Publication of IFRS 18 Presentation and Disclosure in Financial Statements
The existing standards are not very prescriptive as to the classification of income and expenses in the statement of profit or loss or on the use of totals and subtotals, and this leads to differences in presentation and difficulties in analysing and comparing company performance. The primary objective of this new standard is to ensure that entities present relevant information on their financial performance. Many of the provisions of the current IAS 1 have been incorporated without change. The main new requirements are based on three pillars:
- improving the comparability of the statement of profit or loss (and, to a lesser extent, the statement of cash flows) by setting out new rules on their structure and content;
- improving transparency in the use of certain Alternative Performance Measures (APMs) linked to the income statement;
- strengthening the requirements for aggregating or disaggregating information, both in the primary financial statements and in the notes, and preventing the omission or obscuring of material information.
Presentation of the income statement
The income statement will be structured around three new categories: Operating, Investing and Financing, in addition to the existing categories of income taxes and discontinued operations.
The standard provides a definition of the income and expenses that are included in each category:
- the Operating category is the default category, containing the income and expenses not included in other categories. This will include income and expenses from an entity’s main business activities.
- the Investing category covers income and expenses from:
- investments in unconsolidated subsidiaries, joint ventures, and associates.

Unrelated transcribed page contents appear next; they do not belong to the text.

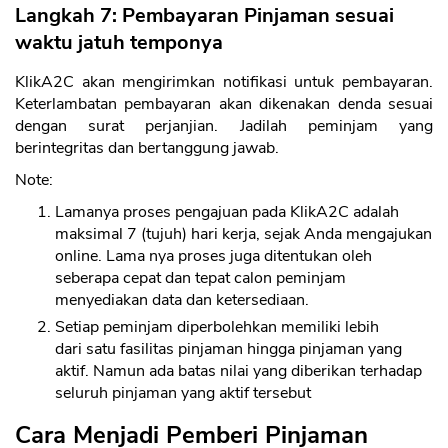
Langkah 7: Pembayaran Pinjaman sesuai
waktu jatuh temponya
KlikA2C akan mengirimkan notifikasi untuk pembayaran.
Keterlambatan pembayaran akan dikenakan denda sesuai
dengan surat perjanjian. Jadilah peminjam yang
berintegritas dan bertanggung jawab.
Note:
Lamanya proses pengajuan pada KlikA2C adalah
maksimal 7 (tujuh) hari kerja, sejak Anda mengajukan
online. Lama nya proses juga ditentukan oleh
seberapa cepat dan tepat calon peminjam
menyediakan data dan ketersediaan.
Setiap peminjam diperbolehkan memiliki lebih
dari satu fasilitas pinjaman hingga pinjaman yang
aktif. Namun ada batas nilai yang diberikan terhadap
seluruh pinjaman yang aktif tersebut
Cara Menjadi Pemberi Pinjaman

The share of the profit or loss of associates and joint ventures accounted for using the equity method must be presented in the Investing category;
- cash and cash equivalents; and
- other assets that generate an individual return that is largely independent of the entity’s other resources (e.g. financial assets or investment property);
- the Financing category includes income and expenses from liabilities arising from transactions that only involve the raising of finance and those resulting from other liabilities, for example the effects of discounting a lease liability.

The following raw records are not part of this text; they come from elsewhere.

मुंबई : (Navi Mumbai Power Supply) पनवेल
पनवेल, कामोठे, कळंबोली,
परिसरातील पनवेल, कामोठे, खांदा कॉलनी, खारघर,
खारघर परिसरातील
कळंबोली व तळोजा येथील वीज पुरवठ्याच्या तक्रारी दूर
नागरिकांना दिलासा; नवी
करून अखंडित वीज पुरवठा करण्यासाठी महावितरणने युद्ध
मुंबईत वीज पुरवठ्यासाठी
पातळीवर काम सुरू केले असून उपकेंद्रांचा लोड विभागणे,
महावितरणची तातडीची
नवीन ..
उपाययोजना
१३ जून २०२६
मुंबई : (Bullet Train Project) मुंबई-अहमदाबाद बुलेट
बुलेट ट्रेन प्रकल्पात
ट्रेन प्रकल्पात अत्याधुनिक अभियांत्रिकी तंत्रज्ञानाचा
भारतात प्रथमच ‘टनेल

These general principles are supplemented by provisions for classifying certain income and expenses, such as those relating to foreign exchange differences, hyperinflation, derivatives and hybrid contracts.
Sectoral adaptations, in particular for financial institutions, insurance companies and other investment entities, allow certain income and expenses to be classified in the Operating category when, under the general provisions of the standard, they would have been classified in the Investment or Financing categories.
IFRS 18 also imposes two new mandatory subtotals in addition to the net profit or loss already required by IAS 1: operating profit and net profit before financing and income taxes.
The standard also permits the optional presentation of five additional subtotals:
- gross profit or loss and similar subtotals,
- operating profit or loss before depreciation, amortisation and impairments within the scope of IAS 36,
- operating profit or loss and income and expenses from all investments accounted for using the equity method,
- profit or loss before income taxes, and
- profit or loss from continuing operations.
These sub-totals, whether mandatory or permitted, will not qualify as MPMs (see below).
Information on management-defined performance measures (MPM)
The standard provides a precise definition of the alternative performance measures that are linked to the statement of profit or loss and known as Management-defined Performance Measures (MPMs). They will be the subject of detailed disclosures in a single note to the financial statements, presenting both quantitative information (calculation method, reconciliation with the nearest income statement subtotal, with presentation of income tax effects and noncontrolling interests) and qualitative information (definition of the indicator, and the way in which it reflects the company’s performance).
Enhanced requirements for aggregation and disaggregation to provide useful information
The role of the primary financial statements is to present a structured summary of an entity’s assets, liabilities, equity, income, expenses and cash flows. The notes provide further material information necessary to understand the quantified information in the primary financial statements.
To ensure that the financial statements fulfil their role, IFRS 18 introduces new principles for presenting information within the primary financial statements and the notes. These principles include rules for locating information within the financial statements, for aggregating and
disaggregating information and for providing guidance to the informative labelling of the aggregates. Additional requirements are set out for the presentation and nature of operating expenses.
Minor amendments to the statement of cash flows
In the case of the statement of cash flows, the standard focuses on certain targeted improvements:
- where a company opts for the indirect method, the standard defines a single starting point: operating income. This is a significant change insofar as a majority of preparers uses net profit as the starting point, as provided for in paragraph 18b of IAS 7;
- the elimination of the choices previously available to issuers in terms of the classification of cashflows in respect of interests and dividends, with precise classification rules that depend on the entity’s main activity.
Transition and first application
Application of IFRS 18 is mandatory for reporting periods commencing on or after 1 January 2027. The standard will be applied retrospectively. Early application is possible (in Europe, subject to endorsement by the European Union).